The Process object representing the job. Note that this might be a new and different object from the one passed in to the process argument.

Raises:
  • ValueError – If the job is not already present in the pipeline in the Scheduled state.

  • FileNotFoundError – If the job’s “job.star” file cannot be found in the job directory.

  • RuntimeError – If pipeline.read_only is True.

pipeliner.job_manager.schedule_job(pipeline: ProjectGraph, job: PipelinerJob, alias: str | None = None, overwrite: Process | None = None, ignore_invalid_joboptions=False) Process

Schedule a job to run later.

Note that jobs must be scheduled before they can be run.

The job will be added to the pipeline in the Scheduled state, and the job’s options will be written to “run.job” and “job.star” files in the job directory.

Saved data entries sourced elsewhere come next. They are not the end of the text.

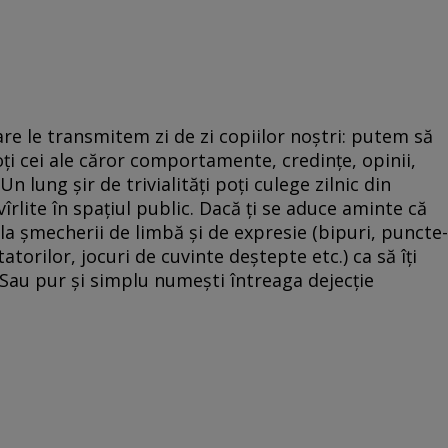
re le transmitem zi de zi copiilor noştri: putem să
ţi cei ale căror comportamente, credinţe, opinii,
Un lung şir de trivialităţi poţi culege zilnic din
rlite în spaţiul public. Dacă ţi se aduce aminte că
i la şmecherii de limbă şi de expresie (bipuri, puncte-
orilor, jocuri de cuvinte deştepte etc.) ca să îţi
 Sau pur şi simplu numeşti întreaga dejecţie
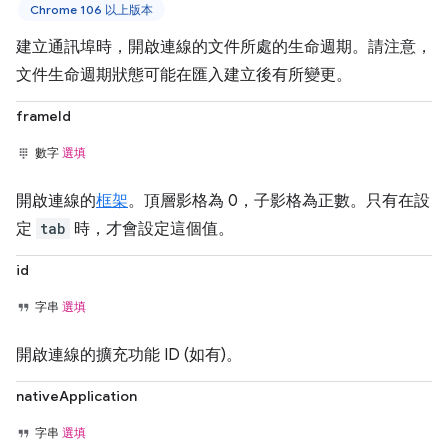
Chrome 106 以上版本
建立通訊埠時，開啟連線的文件所處的生命週期。請注意，
文件生命週期狀態可能在匯入建立後有所變更。
frameId
數字
選填
開啟連線的
框架
。頂層影格為 0，子影格為正數。只有在設
定
tab
時，才會設定這個值。
id
字串
選填
開啟連線的擴充功能 ID (如有)。
nativeApplication
字串
選填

If the job is new, it will be assigned a job number and a new output directory will be created for it. If the job is a continuation (i.e. job.is_continue is True) the previous job directory and number will be used. If overwrite is given, the job in overwrite.name will be deleted and replaced with the new job (as long as the old and new jobs are of the same type).

If any of the job’s input files are in the project “DoppioUploads” directory, they will be moved into an “InputFiles” directory inside the job directory, and the relevant job options will be updated to point to the new file locations.

Parameters:
  • pipeline – A writable (i.e. non-read-only) ProjectGraph object to add the new job to.

  • job – The job to schedule and add to the pipeline.

  • alias – An optional alias for the job, which can be used to refer to the job instead of its number.

  • overwrite – An optional Process object representing an old job (of the same type) to be overwritten and replaced by the new job.

  • ignore_invalid_joboptions (bool) – Schedule the job anyway even if the job options appear to be invalid.

Returns:

The Process object representing the newly-scheduled job.

Raises:
  • ValueError – If overwrite is given, but the old job is a different type or other processes in the pipeline have used its outputs.

  • ValueError – If job.is_continue is True but the job does not already have an output directory assigned.

  • ValueError – If ignore_invalid_joboptions is False and the job options appear to be invalid.

  • RuntimeError – If pipeline.read_only is True.

pipeliner.job_manager.wait_for_job_to_finish(job: PipelinerJob, ping: float = 1.0, timeout: float = 86400.0, error_on_fail: bool = False, error_on_abort: bool = False) str

Wait for the job to finish, with any status

Parameters:
  • job (PipelinerJob) – The job to wait for

  • ping (float) – How long to wait before checking for the file again (in seconds)

  • timeout (float) – Raise an error after this much time has elapsed, even if the job hasn’t finished (in seconds). The default is 24 hours.

  • error_on_fail (bool) – Raise an error if the job fails

  • error_on_abort (bool) – Raise an error if the job is aborted

Returns:

The final status of the job, Failed, Succeeded, or Aborted

Return type:

str

Raises:
  • RuntimeError – upon the watched job failing, being aborted, or either if error_on_fail or error_on_abort are True

  • RuntimeError – If the job still hasn’t finished by the timeout time

The job runner

job_runner.py

This script is responsible for executing pipeliner jobs.

It is intended only for internal use by the pipeliner and should not normally be called by any other code.

Users should instead run jobs using the “–run_job” argument to the standard “pipeliner” command.